WHAT TO WORK ON
Search the material below for the string "that" and copy each line where it appears.

MATERIAL FOR THIS TASK

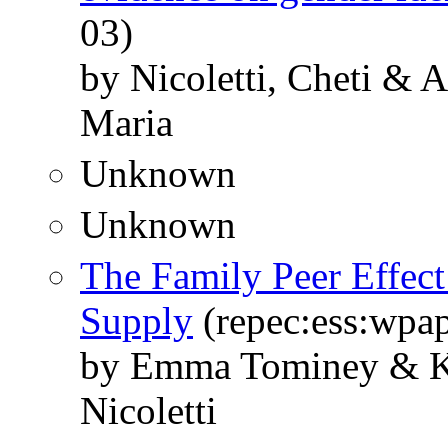
03)
by Nicoletti, Cheti & 
Maria
Unknown
Unknown
The Family Peer Effe
Supply
(repec:ess:wpap
by Emma Tominey & Kj
Nicoletti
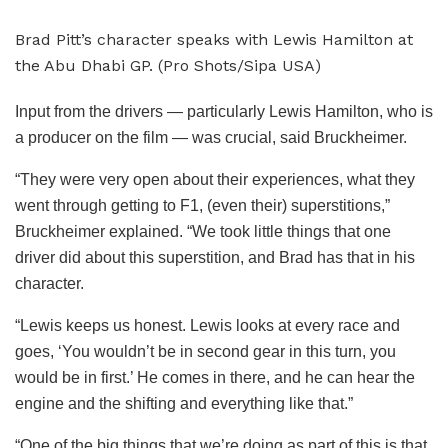
Brad Pitt’s character speaks with Lewis Hamilton at
the Abu Dhabi GP. (Pro Shots/Sipa USA)
Input from the drivers — particularly Lewis Hamilton, who is
a producer on the film — was crucial, said Bruckheimer.
“They were very open about their experiences, what they
went through getting to F1, (even their) superstitions,”
Bruckheimer explained. “We took little things that one
driver did about this superstition, and Brad has that in his
character.
“Lewis keeps us honest. Lewis looks at every race and
goes, ‘You wouldn’t be in second gear in this turn, you
would be in first.’ He comes in there, and he can hear the
engine and the shifting and everything like that.”
“One of the big things that we’re doing as part of this is that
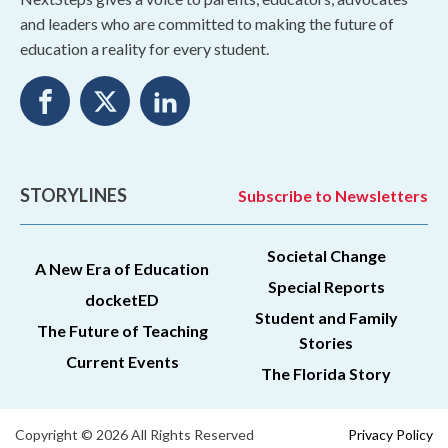
and leaders who are committed to making the future of
education a reality for every student.
STORYLINES
Subscribe to Newsletters
Societal Change
A New Era of Education
Special Reports
docketED
Student and Family
The Future of Teaching
Stories
Current Events
The Florida Story
Copyright © 2026 All Rights Reserved
Privacy Policy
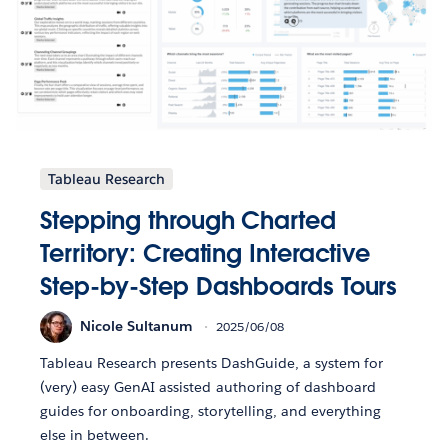
Tableau Research
Stepping through Charted
Territory: Creating Interactive
Step-by-Step Dashboards Tours
Nicole Sultanum
2025/06/08
Tableau Research presents DashGuide, a system for
(very) easy GenAI assisted authoring of dashboard
guides for onboarding, storytelling, and everything
else in between.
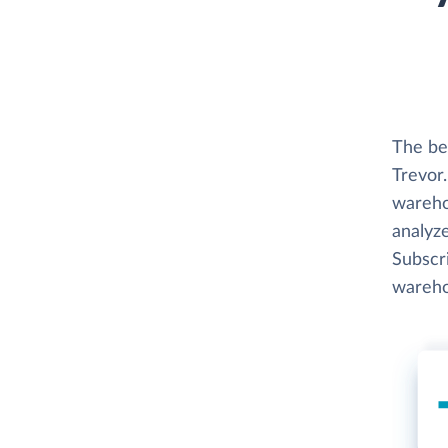
The be
Trevor.
wareho
analyze
Subscri
wareho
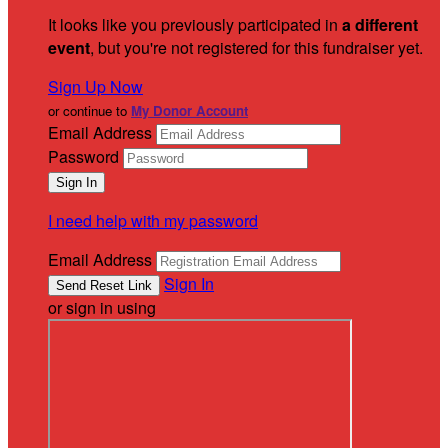
It looks like you previously participated in
a different
event
, but you're not registered for this fundraiser yet.
Sign Up Now
or continue to
My Donor Account
Email Address
Password
I need help with my password
Email Address
Sign In
or sign in using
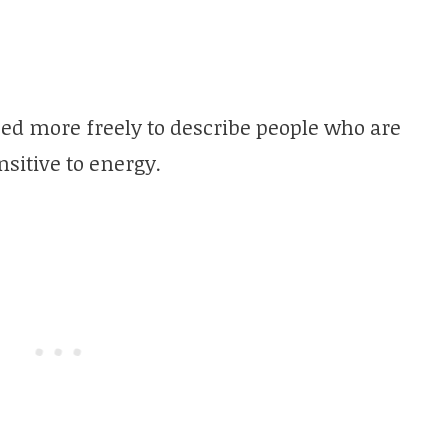
sed more freely to describe people who are
nsitive to energy.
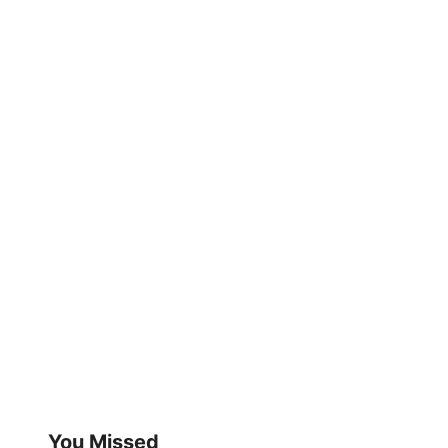
You Missed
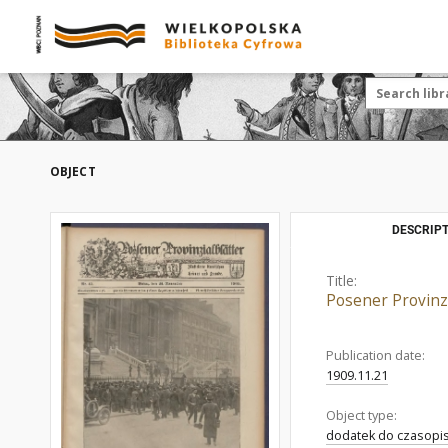
OBJECT
DESCRIPT
Title:
Posener Provinzi
Publication date:
1909.11.21
Object type:
dodatek do czasopi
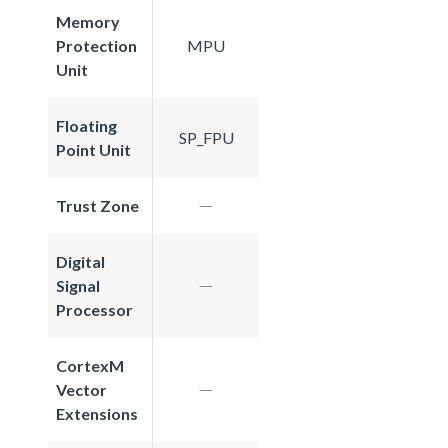
Memory
Protection
MPU
Unit
Floating
SP_FPU
Point Unit
Trust Zone
Digital
Signal
Processor
CortexM
Vector
Extensions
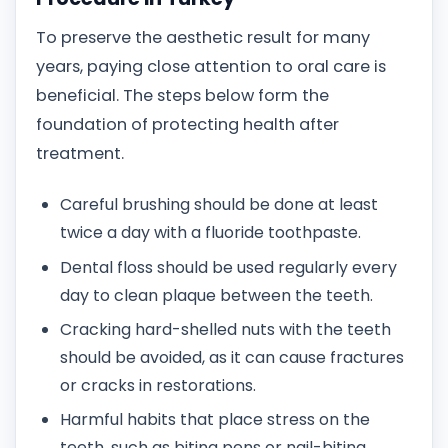
To preserve the aesthetic result for many
years, paying close attention to oral care is
beneficial. The steps below form the
foundation of protecting health after
treatment.
Careful brushing should be done at least
twice a day with a fluoride toothpaste.
Dental floss should be used regularly every
day to clean plaque between the teeth.
Cracking hard-shelled nuts with the teeth
should be avoided, as it can cause fractures
or cracks in restorations.
Harmful habits that place stress on the
teeth, such as biting pens or nail-biting,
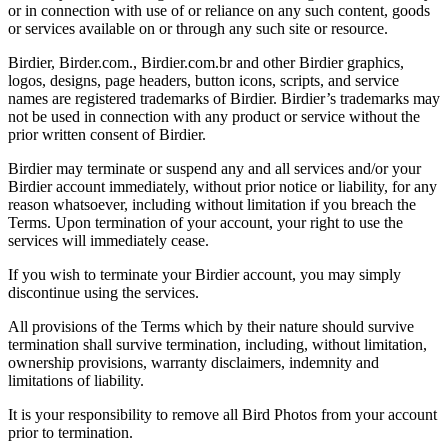
or in connection with use of or reliance on any such content, goods
or services available on or through any such site or resource.
Birdier, Birder.com., Birdier.com.br and other Birdier graphics,
logos, designs, page headers, button icons, scripts, and service
names are registered trademarks of Birdier. Birdier’s trademarks may
not be used in connection with any product or service without the
prior written consent of Birdier.
Birdier may terminate or suspend any and all services and/or your
Birdier account immediately, without prior notice or liability, for any
reason whatsoever, including without limitation if you breach the
Terms. Upon termination of your account, your right to use the
services will immediately cease.
If you wish to terminate your Birdier account, you may simply
discontinue using the services.
All provisions of the Terms which by their nature should survive
termination shall survive termination, including, without limitation,
ownership provisions, warranty disclaimers, indemnity and
limitations of liability.
It is your responsibility to remove all Bird Photos from your account
prior to termination.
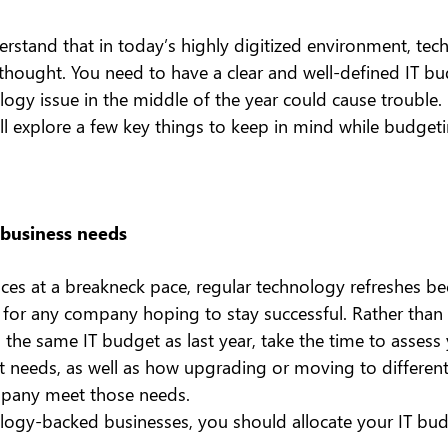
erstand that in today’s highly digitized environment, tec
rthought. You need to have a clear and well-defined IT bu
ogy issue in the middle of the year could cause trouble.
’ll explore a few key things to keep in mind while budgeti
 business needs
es at a breakneck pace, regular technology refreshes b
l for any company hoping to stay successful. Rather than
the same IT budget as last year, take the time to assess 
nt needs, as well as how upgrading or moving to differen
pany meet those needs.
ology-backed businesses, you should allocate your IT bu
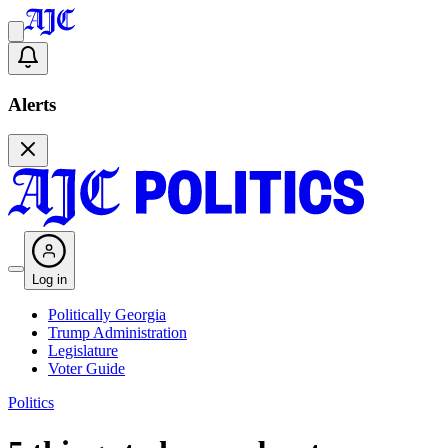
Alerts
Log in
Politically Georgia
Trump Administration
Legislature
Voter Guide
Politics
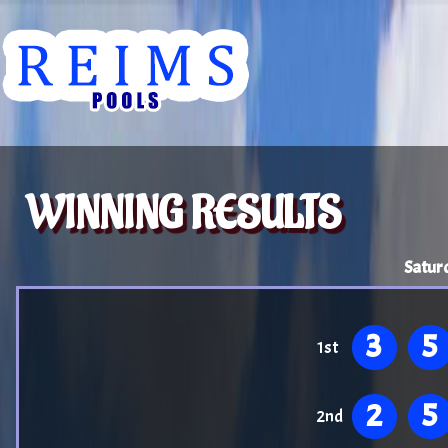
WINNING RESULTS
Satur
3
5
1st
2
5
2nd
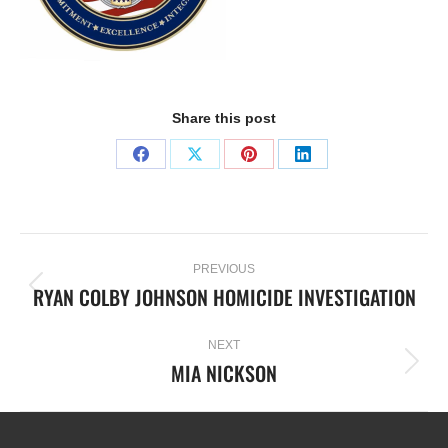
Share this post
PREVIOUS
RYAN COLBY JOHNSON HOMICIDE INVESTIGATION
NEXT
MIA NICKSON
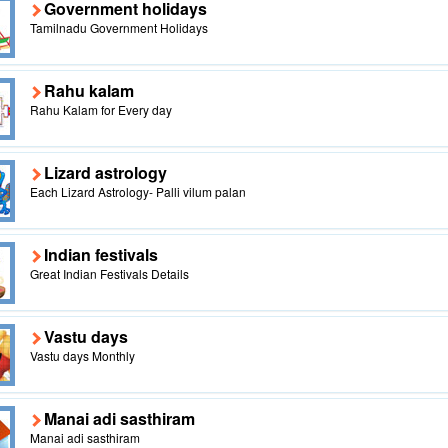
Government holidays
Tamilnadu Government Holidays
Rahu kalam
Rahu Kalam for Every day
Lizard astrology
Each Lizard Astrology- Palli vilum palan
Indian festivals
Great Indian Festivals Details
Vastu days
Vastu days Monthly
Manai adi sasthiram
Manai adi sasthiram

ANSWER SECTION
Bruckheimer explained. “We took little things that one
driver did about this superstition, and Brad has that in his
engine and the shifting and everything like that.”
“One of the big things that we’re doing as part of this is that
Harmful habits that place stress on the
erstand that in today’s highly digitized environment, tec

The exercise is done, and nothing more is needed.